Bild des Monats November 2016

 

 

Hamburg, wie hast Du Dich verändert!

 

Auch wenn fotografierende Verkehrsamateure von manchem Verkehrsunternehmen nicht gerne gesehen  werden, von anderen abwertend belächelt werden, bewahren sie nicht nur ein Stück Unternehmensgeschichte, sondern oft auch Stadtgeschichte vor dem Vergessen. Denn das städtische Umfeld der Nahverkehrsmittel unterliegt ständigen Veränderungen, wie auch die Mode der Fahrgäste. Gab es in den Verkehrsunternehmen früher eigene „Lichtbildstellen“, sind diese heute meist wegrationalisiert und es wird sich externer Fotografen bedient. Diese sind sicherlich Könner ihres Fachs, doch es fehlen ihnen meist die spezifischen Orts- und Betriebskenntnisse, die Generationen von Verkehrsamateuren aber haben. Auch wenn heute in Zeiten der modernsten Kommunikationstechniken Fotos zu einem „Allerweltsartikel“ geworden sind, erzählen ältere Fotos von Verkehrsamateuren nicht selten eine Geschichte und leiten den Betrachter in eine Reise in die Vergangenheit, oft in die eigene als Fahrgast. Mit unserem Bild des Monats wird am Beispiel des Flughafens Hamburg-Fuhlsbüttel an die wirklich tiefgehenden Veränderungen in diesem Einsatzgebiet erinnert. Im November 2008 (siehe Archiv) war die Verkehrsanbindung des 1911 eröffneten und damit ältesten Verkehrsflughafen Deutschlands schon einmal Thema dieser Rubrik.

 

Eine Ansichtskarte von ungefähr 1963 zeigt den Zugangsbereich des Flughafens Hamburg-Fuhlsbüttel mit dem 1929 entstandenen Verwaltungs- und Abfertigungsgebäude im Hintergrund, das zwischen Mai 1959 und November 1961 umfangreiche Um- und Anbauten erfuhr. Neben den auch damals zwangsläufig notwendigen Stellplätzen für Pkw liegen, gut sicht- und erreichbar für den Fluggast, die Haltestellen von Bus und Straßenbahn. 1963 war der Flughafen wie folgt an das Verkehrsnetz angebunden:

Straßenbahnlinie 9 (Flughafen – Innenstadt – Bramfeld)
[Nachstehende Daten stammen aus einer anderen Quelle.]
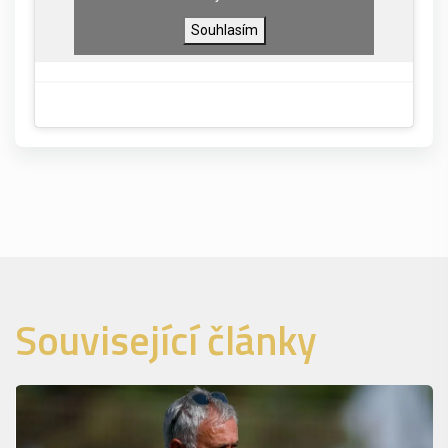
Souhlasím
Související články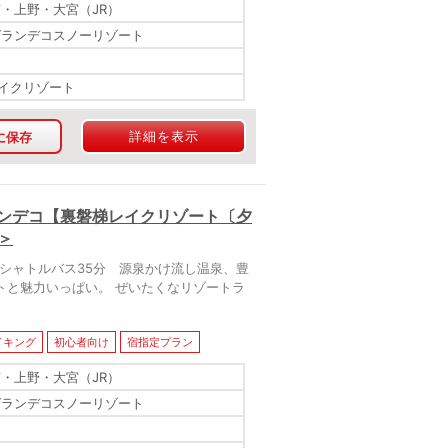
京・上野・大宮（JR）
グランデコスノーリゾート
イクリゾート
詳細を表示
に保存
ランデコ【裏磐梯レイクリゾート〔夕
＞
シャトルバス35分 源泉かけ流し温泉、豊
トと魅力いっぱい。 ぜいたくなリゾートラ
イキング
初心者向け
宿指定プラン
京・上野・大宮（JR）
グランデコスノーリゾート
Schnellbuslinie 31 (U Ochsenzoll – Flughafen – Innenstadt – Kirchsteinbek)

Stadtbuslinie 79 (Tannenhof – Flughafen über U Fuhlsbüttel)

Schnellbuslinie 91 (Teufelsbrück – Flughafen – Billstedt)
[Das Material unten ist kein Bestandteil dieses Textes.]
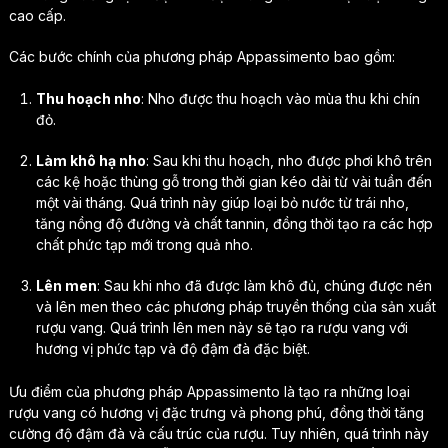
cao cấp.
Các bước chính của phương pháp Appassimento bao gồm:
Thu hoạch nho
: Nho được thu hoạch vào mùa thu khi chín
đỏ.
Làm khô hạ nho
: Sau khi thu hoạch, nho được phơi khô trên
các kệ hoặc thùng gỗ trong thời gian kéo dài từ vài tuần đến
một vài tháng. Quá trình này giúp loại bỏ nước từ trái nho,
tăng nồng độ đường và chất tannin, đồng thời tạo ra các hợp
chất phức tạp mới trong quả nho.
Lên men
: Sau khi nho đã được làm khô đủ, chúng được nén
và lên men theo các phương pháp truyền thống của sản xuất
rượu vang. Quá trình lên men này sẽ tạo ra rượu vang với
hương vị phức tạp và độ đậm đà đặc biệt.
Ưu điểm của phương pháp Appassimento là tạo ra những loại
rượu vang có hương vị đặc trưng và phong phú, đồng thời tăng
cường độ đậm đà và cấu trúc của rượu. Tuy nhiên, quá trình này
Mit der Straßenbahnlinie 3 konnte man damals auch in der Nacht den Flughafen erreichen. Für wartende Fahrgäste der Straßenbahn gab es eine massive Wartehalle aus Holz. Im Hintergrund sieht man einen auf Fahrgäste wartenden Büssing 11R / U7H der HHA (Baujahr 1960/61, Serie 7100-7161) auf der Linie 79.

 

 

Um Platz für mehr Pkw-Parkplätze zu schaffen, verlegte man 1973 die Straßenbahnhaltestelle aus dem zentralen Blickfeld in Richtung Endhaltestelle und dadurch in eine Randlage. Für die Fahrgäste der Straßenbahn entstanden so längere Wege. Auch die Busse hielten nun etwas abseits in der Nähe des Charter-Terminals. Am 05.04.1974 stiegen Fahrgäste an der doch recht provisorisch wirkenden Haltestelle Flughafen in den V7E 3366 (LHB, Baujahr 1957) ein, um nach 36 Minuten am Rathausmarkt anzukommen. Die seit 2008 bis zum Flughafen verkehrende S-Bahn benötigt heute bis zum Jungfernstieg 27 Minuten. Hinzu kommt ein Fußweg von ein bis zwei Minuten bis zum Rathausmarkt.

 

 

In Sichtweite der Start- und Landebahn hatte die Straßenbahn am Ende der Zeppelinstraße und den Einmündungen von Flughafenstraße und Erdkampsweg ihren Endpunkt. Wegen der Nähe zum Flughafen waren die Oberleitungsmasten im Bereich der Schleife  in rot-weiß lackiert. Bei Dunkelheit leuchtete auf einem Mast ein Positionslicht. In der Schleife Erdkampsweg stand am 22.03.1974 der V6E 3648 (Falkenried, Baujahr 1952) abfahrbereit in Richtung Innenstadt. Im Hintergrund sieht man den erwähnten Oberleitungsmast.

 

 

Mit der Aufgabe des Straßenbahnbetriebs zum Flughafen am 26.05.1974 endeten hier die Busse der Linie 109 und später weiterer Buslinien. Parallel zum Flughafenzaun lag hier am    04.06.1983 der Bus HHA 1772 (DB O 305, Baujahr 1977, Serie 1765-1946) als Linie 109 an der Haltestelle Erdkampsweg (West) über. Im Hintergrund die ehemalige Straßenbahnschleife. Die Gleise sind entfernt, der das Gleis ehemals umfassende Gehweg ist noch da. Genauso wie heute nutzten auch damals Autofahrer jede freie Fläche zum Parken – ob erlaubt oder nicht.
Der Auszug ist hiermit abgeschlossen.